La situación no es grave si este cuerpo extraño no tapona la tráquea y se queda en la parte superior del esófago. Así sucede muchas veces cuando un niño pequeño se traga una moneda. Entonces pueden pasar tres cosas: que finalmente la pueda deglutir hasta estómago, de donde normalmente seguirá sin problemas por su vía natural, que la vomite, pasando así el susto, o bien, lo más frecuente, que se deba acudir a un médico para que, bajo anestesia general y mediante la instrumentación necesaria, extraiga aquel cuerpo extraño.

La cosa se complica cuando el alimento, el botón, el hueso de aceituna, etc, no pasa al esófago y se introduce en la tráquea o a un bronquio. Esto suele suceder cuando se habla o se ríe con la boca llena: al inspirar para seguir hablando o para soltar una carcajada, se produce una fuerte succión de aire hacia la tráquea que arrastra consigo la comida que se está masticando.

Si en estas condiciones el afectado es capaz de mantener la calma y seguir inspirando suavemente (cosa normalmente posible ya que aquel pedazo de comida, al principio, no suele obstruir totalmente la vía aérea), inflando sus pulmones y, a continuación, toser con fuerza, el material aspirado se expulsa del lugar en que indebidamente se había introducido, subiendo de nuevo a la boca. Unas firmes palmadas en la espalda dadas por una mano amiga en el momento de toser pueden ser de ayuda para que el cuerpo extraño se desprenda de donde estaba encallado.

Sin embargo, cuando el afectado no es capaz de conservar su lucidez, debido, por ejemplo, a los efectos del alcohol, el pánico hace entonces presa de él, y a menudo también de quienes le rodean.

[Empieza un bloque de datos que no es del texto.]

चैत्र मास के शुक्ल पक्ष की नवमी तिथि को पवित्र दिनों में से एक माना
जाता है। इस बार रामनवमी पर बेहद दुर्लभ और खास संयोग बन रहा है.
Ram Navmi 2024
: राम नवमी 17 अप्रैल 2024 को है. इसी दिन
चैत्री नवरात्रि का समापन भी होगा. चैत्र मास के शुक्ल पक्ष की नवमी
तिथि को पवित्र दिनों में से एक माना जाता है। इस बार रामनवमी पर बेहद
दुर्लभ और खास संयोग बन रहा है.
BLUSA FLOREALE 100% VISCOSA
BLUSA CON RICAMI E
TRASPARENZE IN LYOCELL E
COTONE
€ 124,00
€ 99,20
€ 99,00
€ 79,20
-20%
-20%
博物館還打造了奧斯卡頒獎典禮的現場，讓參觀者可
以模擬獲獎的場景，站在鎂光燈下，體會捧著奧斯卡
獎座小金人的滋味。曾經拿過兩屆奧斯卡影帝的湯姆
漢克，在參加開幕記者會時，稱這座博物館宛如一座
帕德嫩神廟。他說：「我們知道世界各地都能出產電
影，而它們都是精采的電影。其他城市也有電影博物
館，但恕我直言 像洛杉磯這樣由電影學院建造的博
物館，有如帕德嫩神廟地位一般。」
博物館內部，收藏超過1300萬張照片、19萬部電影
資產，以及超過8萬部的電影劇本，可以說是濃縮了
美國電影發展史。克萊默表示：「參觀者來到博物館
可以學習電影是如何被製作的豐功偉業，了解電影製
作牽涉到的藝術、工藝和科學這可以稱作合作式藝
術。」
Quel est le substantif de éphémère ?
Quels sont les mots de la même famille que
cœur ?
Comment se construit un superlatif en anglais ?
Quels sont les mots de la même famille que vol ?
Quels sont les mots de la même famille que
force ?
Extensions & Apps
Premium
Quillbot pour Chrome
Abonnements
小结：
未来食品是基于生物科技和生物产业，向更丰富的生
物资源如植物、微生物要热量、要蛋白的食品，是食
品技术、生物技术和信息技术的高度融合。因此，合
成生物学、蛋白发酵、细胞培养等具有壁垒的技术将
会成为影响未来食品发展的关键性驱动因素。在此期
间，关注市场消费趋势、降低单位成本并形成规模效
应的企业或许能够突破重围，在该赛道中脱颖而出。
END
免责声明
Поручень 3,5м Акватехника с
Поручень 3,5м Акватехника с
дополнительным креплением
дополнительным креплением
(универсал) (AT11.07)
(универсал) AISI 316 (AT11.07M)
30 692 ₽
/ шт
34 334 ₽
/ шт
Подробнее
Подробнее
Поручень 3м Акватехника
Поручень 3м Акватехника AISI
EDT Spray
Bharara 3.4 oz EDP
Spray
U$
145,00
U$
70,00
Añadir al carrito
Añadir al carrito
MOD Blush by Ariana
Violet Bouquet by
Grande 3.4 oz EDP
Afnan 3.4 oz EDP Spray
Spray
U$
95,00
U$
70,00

Lo mismo sucede en los niños. En ellos, este accidente es relativamente frecuente, pues ya sabemos cuánto les gusta introducirse en la boca toda clase de objetos. Como su vía aérea es mucho más pequeña que la del adulto, es también más fácil que quede obturada. Tanto ellos como los adultos que no conservan la calma, reaccionan, al notar que algo obstruye su garganta impidiéndoles la respiración, de la peor manera posible: con una fuerte inspiración. Esto, naturalmente, no hace sino complicar más las cosas, ya que aquel cuerpo extraño se introduce aún más profunda y firmemente en su vía aérea produciéndose a veces una obturación total de la misma.

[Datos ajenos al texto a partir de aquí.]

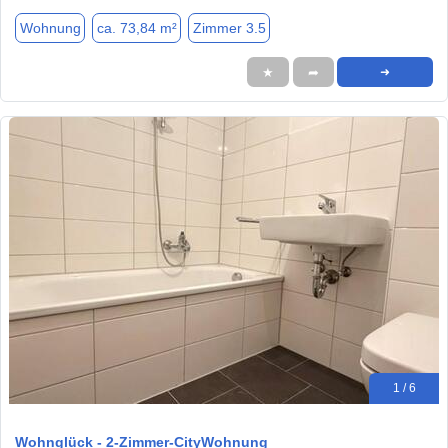
Wohnung
ca. 73,84 m²
Zimmer 3.5
★
➦
➜
1 / 6
Wohnglück - 2-Zimmer-CityWohnung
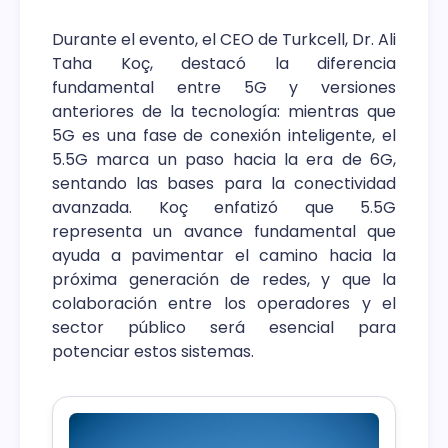
Durante el evento, el CEO de Turkcell, Dr. Ali
Taha Koç, destacó la diferencia
fundamental entre 5G y versiones
anteriores de la tecnología: mientras que
5G es una fase de conexión inteligente, el
5.5G marca un paso hacia la era de 6G,
sentando las bases para la conectividad
avanzada. Koç enfatizó que 5.5G
representa un avance fundamental que
ayuda a pavimentar el camino hacia la
próxima generación de redes, y que la
colaboración entre los operadores y el
sector público será esencial para
potenciar estos sistemas.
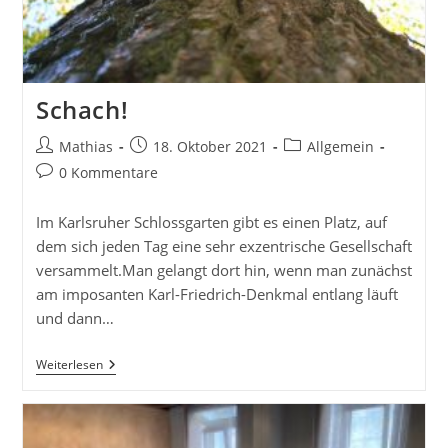
Schach!
Beitrags-
Beitrag
Beitrags-
Mathias
18. Oktober 2021
Allgemein
Autor:
veröffentlicht:
Kategorie:
Beitrags-
0 Kommentare
Kommentare:
Im Karlsruher Schlossgarten gibt es einen Platz, auf
dem sich jeden Tag eine sehr exzentrische Gesellschaft
versammelt.Man gelangt dort hin, wenn man zunächst
am imposanten Karl-Friedrich-Denkmal entlang läuft
und dann…
Schach!
Weiterlesen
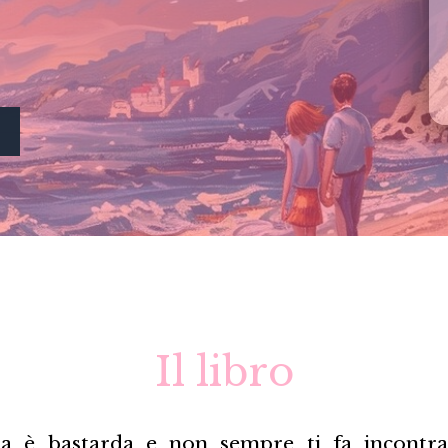
Il libro
ita è bastarda e non sempre ti fa incontra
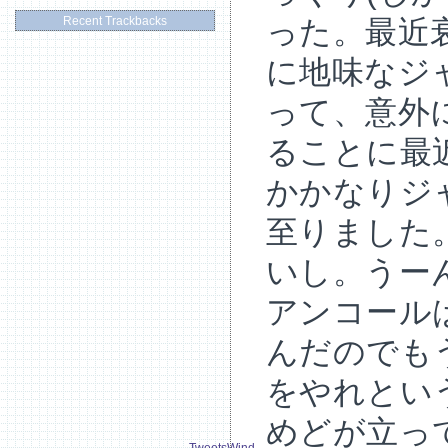
った。最近
Recent Trackbacks
に地味なジ
って、意外
ることに最
かかなりジ
至りました
いし。うー
アンコール
んだのでも
をやれとい
めどが立っ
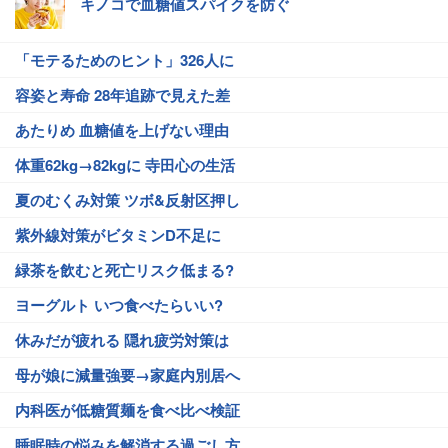
キノコで血糖値スパイクを防ぐ
「モテるためのヒント」326人に
容姿と寿命 28年追跡で見えた差
あたりめ 血糖値を上げない理由
体重62kg→82kgに 寺田心の生活
夏のむくみ対策 ツボ&反射区押し
紫外線対策がビタミンD不足に
緑茶を飲むと死亡リスク低まる?
ヨーグルト いつ食べたらいい?
休みだが疲れる 隠れ疲労対策は
母が娘に減量強要→家庭内別居へ
内科医が低糖質麺を食べ比べ検証
睡眠時の悩みを解消する過ごし方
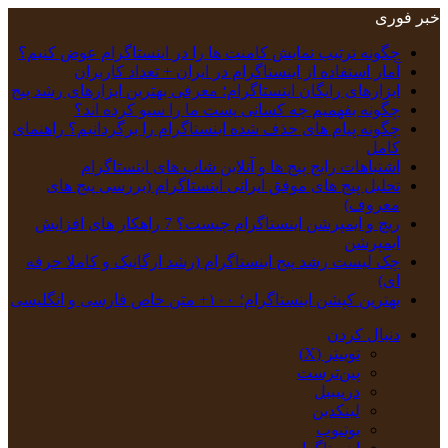
خبر فوری
چگونه ترتیب نمایش کامنت‌ ها را در اینستاگرام عوض کنیم؟
آمار استفاده از اینستاگرام در ایران + تعداد کاربران
ابزارهای رایگان اینستاگرام؛ معرفی بهترین ابزارهای رشد پیج
چگونه بفهمیم چه کسانی پست ما را سیو کرده اند؟
چگونه پیام‌ های حذف‌ شده اینستاگرام را برگردانیم؟ راهنمای
کامل
اشتباهات رایج پیج ها و آنلاین شاپ های اینستاگرام
تحلیل پیج‌ های موفق ایرانی اینستاگرام (بررسی پیج های
معروف)
ریچ و ایمپرشن اینستاگرام چیست؟ 7 راهکار های افزایش
ایمپرشن
چک‌ لیست رشد پیج اینستاگرام (رشد ارگانیک و کاملا حرفه
ای)
بهترین کپشن‌ اینستاگرام؛ ۱۰۰+ متن خاص فارسی و انگلیسی
دنبال کردن
توییتر (X)
‫پین‌ترست
دریبببل
لینکدین
یوتیوب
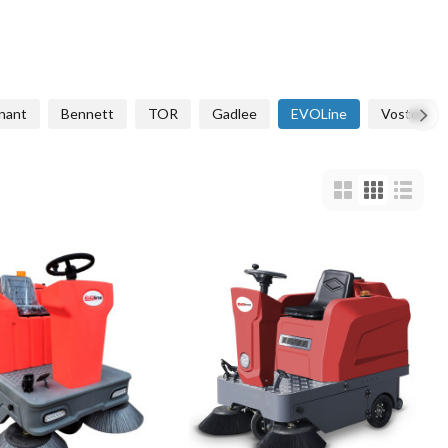
nant
Bennett
TOR
Gadlee
EVOLine
Vostok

Al asfixiarse, la persona afectada adquiere una coloración progresivamente violácea y pierde el conocimiento en muy pocos minutos debido a la falta de aporte de oxígeno a su cerebro. Naturalmente, practicarle en estos momentos la respiración artificial no tan solo no sirve de nada sino que además aún es peor ya que con esto sólo conseguiremos introducir el "tapón" más firmemente en su vía aérea.

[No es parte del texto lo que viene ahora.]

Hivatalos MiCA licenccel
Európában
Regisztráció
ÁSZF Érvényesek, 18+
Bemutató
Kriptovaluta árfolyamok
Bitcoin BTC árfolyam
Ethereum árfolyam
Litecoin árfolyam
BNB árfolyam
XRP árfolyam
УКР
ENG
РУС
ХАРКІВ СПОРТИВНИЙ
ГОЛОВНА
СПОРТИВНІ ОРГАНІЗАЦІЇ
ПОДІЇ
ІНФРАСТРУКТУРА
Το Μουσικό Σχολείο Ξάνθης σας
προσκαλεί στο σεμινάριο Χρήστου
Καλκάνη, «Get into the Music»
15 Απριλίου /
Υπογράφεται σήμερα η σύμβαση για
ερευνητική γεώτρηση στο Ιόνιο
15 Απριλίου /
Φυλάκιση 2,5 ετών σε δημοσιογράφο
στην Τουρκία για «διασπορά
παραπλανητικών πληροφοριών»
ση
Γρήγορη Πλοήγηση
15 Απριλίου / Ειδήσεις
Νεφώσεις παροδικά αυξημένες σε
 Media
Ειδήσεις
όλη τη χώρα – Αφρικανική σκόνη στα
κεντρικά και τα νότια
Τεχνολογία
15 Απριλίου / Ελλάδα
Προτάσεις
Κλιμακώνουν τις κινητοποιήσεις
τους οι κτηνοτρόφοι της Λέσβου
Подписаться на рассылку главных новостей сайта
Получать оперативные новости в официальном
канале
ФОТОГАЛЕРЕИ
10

Conviene entonces recordar una sencilla maniobra, conocida como la maniobra de Heimlich, con la cual podemos salvar la vida del afectado o evitarle un daño cerebral irreversible. Esta maniobra consiste en situarse a la espalda de la víctima y rodearla con nuestros brazos tomándonos con una mano la muñeca de la otra de forma que nuestro puño quede a la altura de la boca de su estómago, justo por debajo de su esternón. Haremos entonces una rápida y violenta compresión hacia nosotros, intentando que la brusca subida de presión que producimos en el abdómen del afectado se transmita a su caja torácica y que, a su vez, comprima el aire que aún queda en sus pulmones, provocando así la expulsión del cuerpo extraño, como salta al aire el corcho al abrir una botella de cava. Si lo conseguimos, tendremos un motivo más que sobrado para celebrarlo descorchando, esta vez sí, una auténtica botella de este vino espumoso.